The album starts with an extended intro featuring a chugging guitar build-up before moving into a classic Weezer chorus, lyrically ridiculous, immediately memorable. On the second track, Cuomo writes an apology letter to Weezer fans:
Sorry guys, I didn’t realise that I needed you so much, I thought I needed a new audience, I forgot that disco sucks.
The songs are hardly high-minded or pretentious, but they’re not supposed to be. EWBAITE is about what Weezer excel at – guitar pop, hooks, honest lyrics, and the occasional flourish which never overtakes the greater thing at stake: the deliverance of good pop.
On the other side, the album can be fatiguing. Every song seems to be crafted as a potential radio-hit and the album provides little room to breathe. Songs like I’ve Had It Up To Here’ and Go Away (featuring Best Coasts’ Bethany Cosentino) do seem like filler; they’re inferior to other tracks on the album that do the exact same thing and they lack their own special merit. There is little-to-no deviation from loud, fuzzy guitars – even Cleopatra, which begins as an acoustic song, segues into another simplistic pop rock affair once it reaches its chorus.
The standout track is The British Are Coming which crams everything Weezer have into a four minute song. It begins with off-kilter acoustic guitar, runs into a relatively pleasant verse, and then climaxes in classic Weezer style – that is, with the kind of effusion that reminds us that, yes, this is the band that wrote Buddy Holly, and they can still (kind of) do it.

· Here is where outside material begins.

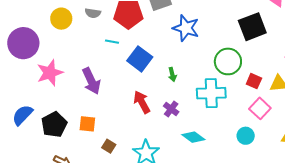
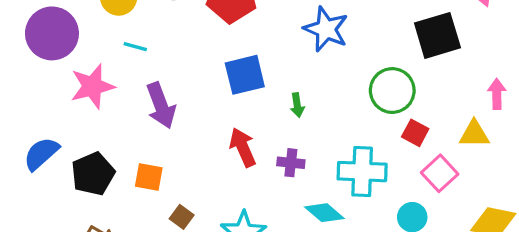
cyan line: (112, 42) -> (135, 47), moved
blue square: (140, 59) -> (245, 75), turned 35
red square: (254, 81) -> (415, 133), moved
cyan cross: (211, 93) -> (362, 172), moved
purple cross: (171, 109) -> (291, 163), turned -35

The final three tracks form a kind of trilogy and are numbered I, II, and III accordingly. They offer some breathing room with longer instrumental sections and a greater degree of diversion from normality than we’re used to in this album, but they stick near enough to the Weezer formula to round the album off coherently. The final track is named Return To Ithaka, a fitting reference to Homer’s Odyssey. Like Odysseus, Weezer had been lost for the best part of ten years, presumed dead. Now they’re back, and though it’s not a perfect return, it’s better than many would have ever believed. Everything Will be Alright In The End – a theory Weezer may have just confirmed.